Ensemble Models Guide

Ensemble models combine predictions from multiple neural networks trained on different k-fold subsets of the data. Averaging across folds improves accuracy, reduces overfitting, and provides per-sample uncertainty estimates. The functionality is integrated into the Locator class through the EnsembleMixin.

Basic Ensemble Training 

Sequential Training 

Train an ensemble using k-fold cross-validation:

from locator import Locator

config = {
    "out": "ensemble_analysis",
    "batch_size": 32,
    "width": 256,
    "nlayers": 8,
    "dropout_prop": 0.25,
    "max_epochs": 1000,
    "patience": 100,
}

locator = Locator(config)
genotypes, samples = locator.load_genotypes(vcf="genotypes.vcf.gz")

ensemble_result = locator.train_ensemble(
    genotypes=genotypes,
    samples=samples,
    k=5,
    save_fold_models=True,
    use_model_manager=True,
    verbose=True,
)

The returned ensemble_result contains training histories, model information, averaged normalization parameters, and fold split details.

Parallel Training (Multi-GPU)

For faster training across multiple GPUs:

from locator.parallel import parallel_train_ensemble

ensemble_result = parallel_train_ensemble(
    locator=locator,
    genotypes=genotypes,
    samples=samples,
    k=5,
    gpu_ids=[0, 1, 2, 3],
    save_fold_models=True,
    use_model_manager=True,
    verbose=True,
)

Pass an empty list for CPU-only mode:

ensemble_result = parallel_train_ensemble(
    locator=locator,
    genotypes=genotypes,
    samples=samples,
    k=5,
    gpu_ids=[],
    verbose=True,
)

Making Predictions 

After training, call predict_ensemble to get averaged predictions across folds.
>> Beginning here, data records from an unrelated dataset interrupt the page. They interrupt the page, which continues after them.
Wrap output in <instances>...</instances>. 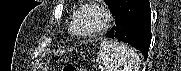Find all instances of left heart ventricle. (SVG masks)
Here are the masks:
<instances>
[{"instance_id":"1","label":"left heart ventricle","mask_w":181,"mask_h":71,"mask_svg":"<svg viewBox=\"0 0 181 71\" xmlns=\"http://www.w3.org/2000/svg\"><path fill=\"white\" fill-rule=\"evenodd\" d=\"M101 23L100 16L92 10H87L80 18L79 29L82 32H90L97 28Z\"/></svg>"}]
</instances>
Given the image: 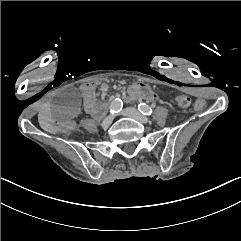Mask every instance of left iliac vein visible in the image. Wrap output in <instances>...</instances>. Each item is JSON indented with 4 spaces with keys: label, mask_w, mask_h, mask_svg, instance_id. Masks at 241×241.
Instances as JSON below:
<instances>
[{
    "label": "left iliac vein",
    "mask_w": 241,
    "mask_h": 241,
    "mask_svg": "<svg viewBox=\"0 0 241 241\" xmlns=\"http://www.w3.org/2000/svg\"><path fill=\"white\" fill-rule=\"evenodd\" d=\"M123 115L133 118L141 123H149V119L142 115L136 108L128 107L121 112Z\"/></svg>",
    "instance_id": "1"
}]
</instances>
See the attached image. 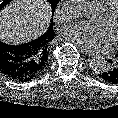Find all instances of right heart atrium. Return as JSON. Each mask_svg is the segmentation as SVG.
Wrapping results in <instances>:
<instances>
[{"mask_svg":"<svg viewBox=\"0 0 118 118\" xmlns=\"http://www.w3.org/2000/svg\"><path fill=\"white\" fill-rule=\"evenodd\" d=\"M74 0H62L61 7L55 11V19L59 23H63L69 21L72 18L70 11L68 10V6Z\"/></svg>","mask_w":118,"mask_h":118,"instance_id":"obj_1","label":"right heart atrium"}]
</instances>
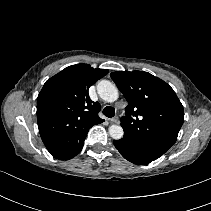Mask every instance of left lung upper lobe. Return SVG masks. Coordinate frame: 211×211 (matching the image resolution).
Segmentation results:
<instances>
[{
    "label": "left lung upper lobe",
    "instance_id": "1",
    "mask_svg": "<svg viewBox=\"0 0 211 211\" xmlns=\"http://www.w3.org/2000/svg\"><path fill=\"white\" fill-rule=\"evenodd\" d=\"M111 78L128 101L121 118L123 138L145 156L158 159L175 143L184 121L176 93L144 71H117Z\"/></svg>",
    "mask_w": 211,
    "mask_h": 211
}]
</instances>
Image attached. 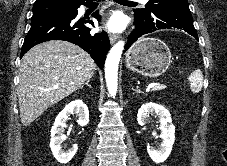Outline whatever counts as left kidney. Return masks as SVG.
<instances>
[{
	"mask_svg": "<svg viewBox=\"0 0 227 166\" xmlns=\"http://www.w3.org/2000/svg\"><path fill=\"white\" fill-rule=\"evenodd\" d=\"M153 114H156L160 119V137L162 142L158 148H153L148 145L147 152L155 163H162L171 153L175 141V127L172 124L169 111L162 105L153 102L145 103L140 107L137 114L139 125H146L149 121V116Z\"/></svg>",
	"mask_w": 227,
	"mask_h": 166,
	"instance_id": "5707ae66",
	"label": "left kidney"
}]
</instances>
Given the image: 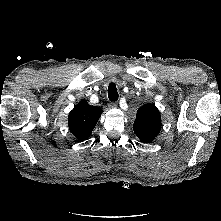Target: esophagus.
Here are the masks:
<instances>
[{
  "mask_svg": "<svg viewBox=\"0 0 221 221\" xmlns=\"http://www.w3.org/2000/svg\"><path fill=\"white\" fill-rule=\"evenodd\" d=\"M109 106L111 108H115V107H117V103L116 102H111Z\"/></svg>",
  "mask_w": 221,
  "mask_h": 221,
  "instance_id": "34e87169",
  "label": "esophagus"
}]
</instances>
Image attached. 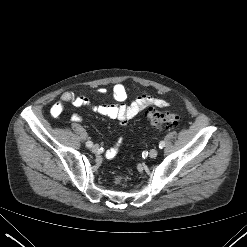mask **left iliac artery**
<instances>
[{
	"label": "left iliac artery",
	"mask_w": 247,
	"mask_h": 247,
	"mask_svg": "<svg viewBox=\"0 0 247 247\" xmlns=\"http://www.w3.org/2000/svg\"><path fill=\"white\" fill-rule=\"evenodd\" d=\"M164 147H165V142H164V141H161V142L159 143V148L162 149V148H164Z\"/></svg>",
	"instance_id": "1"
}]
</instances>
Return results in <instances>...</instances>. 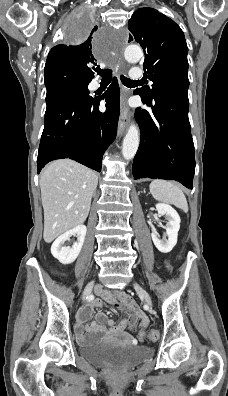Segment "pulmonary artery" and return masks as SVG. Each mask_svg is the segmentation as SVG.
I'll list each match as a JSON object with an SVG mask.
<instances>
[{
    "label": "pulmonary artery",
    "instance_id": "pulmonary-artery-1",
    "mask_svg": "<svg viewBox=\"0 0 228 396\" xmlns=\"http://www.w3.org/2000/svg\"><path fill=\"white\" fill-rule=\"evenodd\" d=\"M130 75L133 79L138 80L143 77V71L139 67H135L131 70Z\"/></svg>",
    "mask_w": 228,
    "mask_h": 396
}]
</instances>
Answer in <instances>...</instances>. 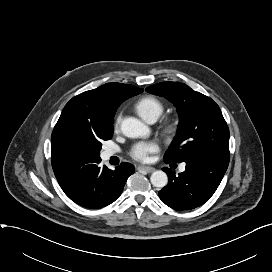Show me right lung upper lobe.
I'll use <instances>...</instances> for the list:
<instances>
[{"instance_id": "cb5924a9", "label": "right lung upper lobe", "mask_w": 272, "mask_h": 272, "mask_svg": "<svg viewBox=\"0 0 272 272\" xmlns=\"http://www.w3.org/2000/svg\"><path fill=\"white\" fill-rule=\"evenodd\" d=\"M142 91L129 84L107 83L73 97L65 105L51 136V163L57 179L87 163L68 149L66 134L85 127L113 125L120 104Z\"/></svg>"}]
</instances>
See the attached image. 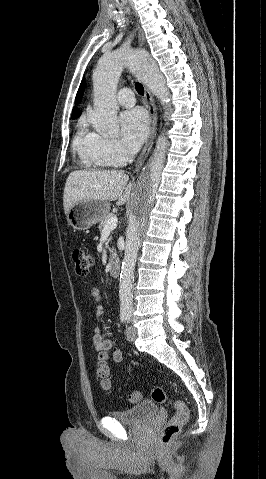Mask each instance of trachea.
Wrapping results in <instances>:
<instances>
[{"instance_id": "3493384b", "label": "trachea", "mask_w": 266, "mask_h": 479, "mask_svg": "<svg viewBox=\"0 0 266 479\" xmlns=\"http://www.w3.org/2000/svg\"><path fill=\"white\" fill-rule=\"evenodd\" d=\"M135 89L138 92V94L143 95L144 94V88L141 83L136 82L135 83Z\"/></svg>"}]
</instances>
Set return_std=True for per-sample uncertainty and include_fold_predictions=True for individual fold outputs:

predictions = locator.predict_ensemble(
    genotypes=genotypes,
    samples=samples,
    return_std=True,
    include_fold_predictions=True,
    save_predictions=True,
)

The result is a DataFrame with columns:

sampleID: sample identifier
x, y: ensemble-mean longitude and latitude
x_std, y_std: standard deviation across folds
x_fold0, y_fold0, …: per-fold predictions (when include_fold_predictions=True)

Advanced Features 

Training Optimizations 

Mixed precision is auto-detected when a compatible GPU is present:

ensemble_result = locator.train_ensemble(
    genotypes=genotypes,
    samples=samples,
    k=5,
    use_mixed_precision=None,
    patience_multiplier=1.5,
    verbose=True,
)

Data Augmentation 

ensemble_result = locator.train_ensemble(
    genotypes=genotypes,
    samples=samples,
    k=5,
    augment_data=True,
    flip_rate=0.05,
    verbose=True,
)

Partial Training Sets 

training_indices = [0, 1, 2, 5, 10, 15, 20]

ensemble_result = locator.train_ensemble(
    genotypes=genotypes,
    samples=samples,
    k=5,
    training_set_indices=training_indices,
    verbose=True,
)

Model Persistence 

Saving 

When save_fold_models=True and use_model_manager=True, models are written to {out}_ensemble/ automatically:

ensemble_analysis_ensemble/
    metadata.json
    fold_0_model.json
    fold_0_weights.h5
    fold_0_norm_params.json
    ...

Loading 

Reload a saved ensemble and predict:

locator = Locator(config)
locator.load_ensemble("ensemble_analysis_ensemble")

predictions = locator.predict_ensemble_from_manager(
    genotypes=genotypes,
    samples=samples,
    save_predictions=True,
)

Models are loaded one at a time during prediction, so memory usage stays low even for large ensembles.